Stored entries:
··········

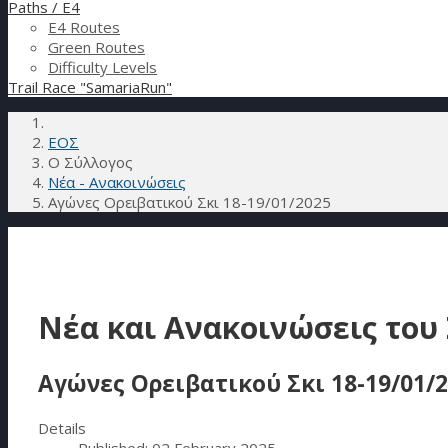
Paths / E4
E4 Routes
Green Routes
Difficulty Levels
Trail Race "SamariaRun"
ΕΟΣ
Ο Σύλλογος
Νέα - Ανακοινώσεις
Αγώνες Ορειβατικού Σκι 18-19/01/2025
Νέα και Ανακοινώσεις του
Αγώνες Ορειβατικού Σκι 18-19/01/
Details
Published: 02 February 2025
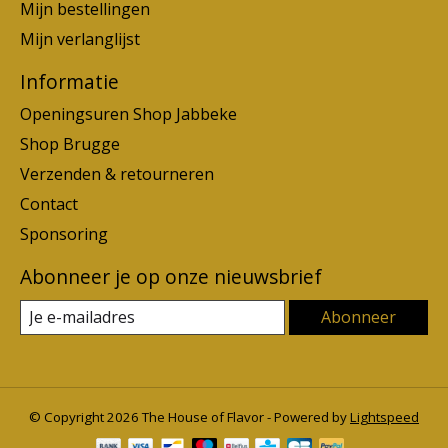
Mijn bestellingen
Mijn verlanglijst
Informatie
Openingsuren Shop Jabbeke
Shop Brugge
Verzenden & retourneren
Contact
Sponsoring
Abonneer je op onze nieuwsbrief
Abonneer
© Copyright 2026 The House of Flavor - Powered by
Lightspeed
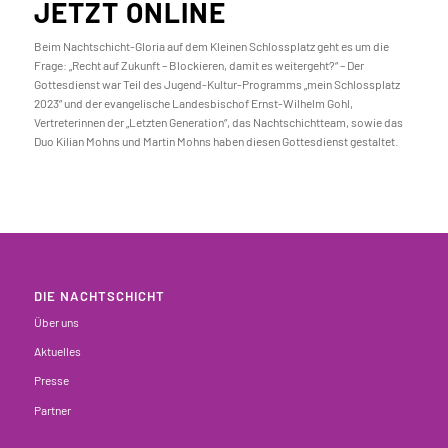
JETZT ONLINE
Beim Nachtschicht-Gloria auf dem Kleinen Schlossplatz geht es um die
Frage: „Recht auf Zukunft – Blockieren, damit es weitergeht?“ – Der
Gottesdienst war Teil des Jugend-Kultur-Programms „mein Schlossplatz
2023“ und der evangelische Landesbischof Ernst-Wilhelm Gohl,
Vertreterinnen der „Letzten Generation“, das Nachtschichtteam, sowie das
Duo Kilian Mohns und Martin Mohns haben diesen Gottesdienst gestaltet.
DIE NACHTSCHICHT
Über uns
Aktuelles
Presse
Partner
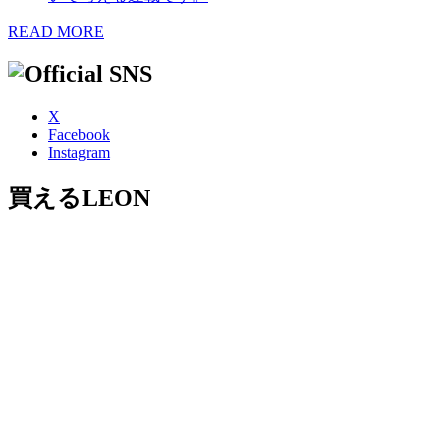
READ MORE
X
Facebook
Instagram
買えるLEON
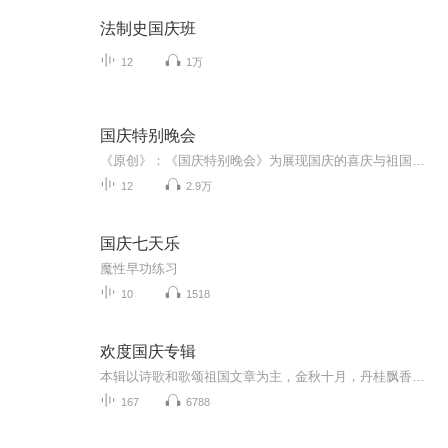
法制史国庆班
12
1万
国庆特别晚会
《原创》：《国庆特别晚会》为展现国庆的喜庆与祖国的深情我将以具体的场景切入从清晨升旗的庄严到街头巷尾的欢庆到历史与当下的交融，用优美的笔触传递对祖国的热爱与自豪！用诗歌和情感美文形式，歌颂祖国的繁荣富强，祝人民幸福安康！
12
2.9万
国庆七天乐
魔性早功练习
10
1518
欢度国庆专辑
本辑以诗歌和歌颂祖国文章为主，金秋十月，丹桂飘香，在这个充满丰收喜悦的季节里，我们满怀激动和自豪，迎来了中华人民共和国76周年华诞。这不仅是一个庄重的纪念日，更是全体中华儿女共同欢庆的盛大的节日，承载着深厚的民族情感和历史意义.
167
6788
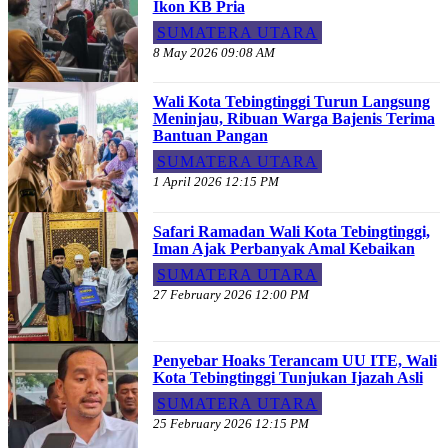
Ikon KB Pria
SUMATERA UTARA
8 May 2026 09:08 AM
Wali Kota Tebingtinggi Turun Langsung
Meninjau, Ribuan Warga Bajenis Terima
Bantuan Pangan
SUMATERA UTARA
1 April 2026 12:15 PM
Safari Ramadan Wali Kota Tebingtinggi,
Iman Ajak Perbanyak Amal Kebaikan
SUMATERA UTARA
27 February 2026 12:00 PM
Penyebar Hoaks Terancam UU ITE, Wali
Kota Tebingtinggi Tunjukan Ijazah Asli
SUMATERA UTARA
25 February 2026 12:15 PM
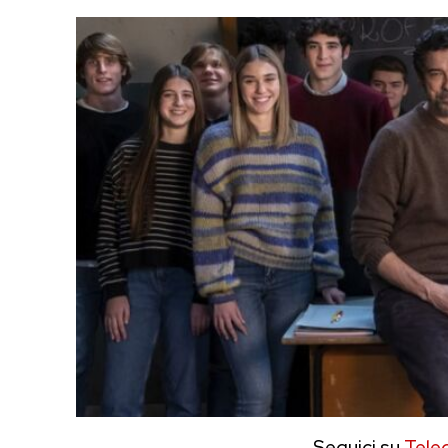
Seguici su
Tele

··········

WORK INSTRUCTIONS ::
Where does the word "Schlossplatz" occur in the data? Copy every line that has it.

ANSWER AREA ::
Beim Nachtschicht-Gloria auf dem Kleinen Schlossplatz geht es um die
Gottesdienst war Teil des Jugend-Kultur-Programms „mein Schlossplatz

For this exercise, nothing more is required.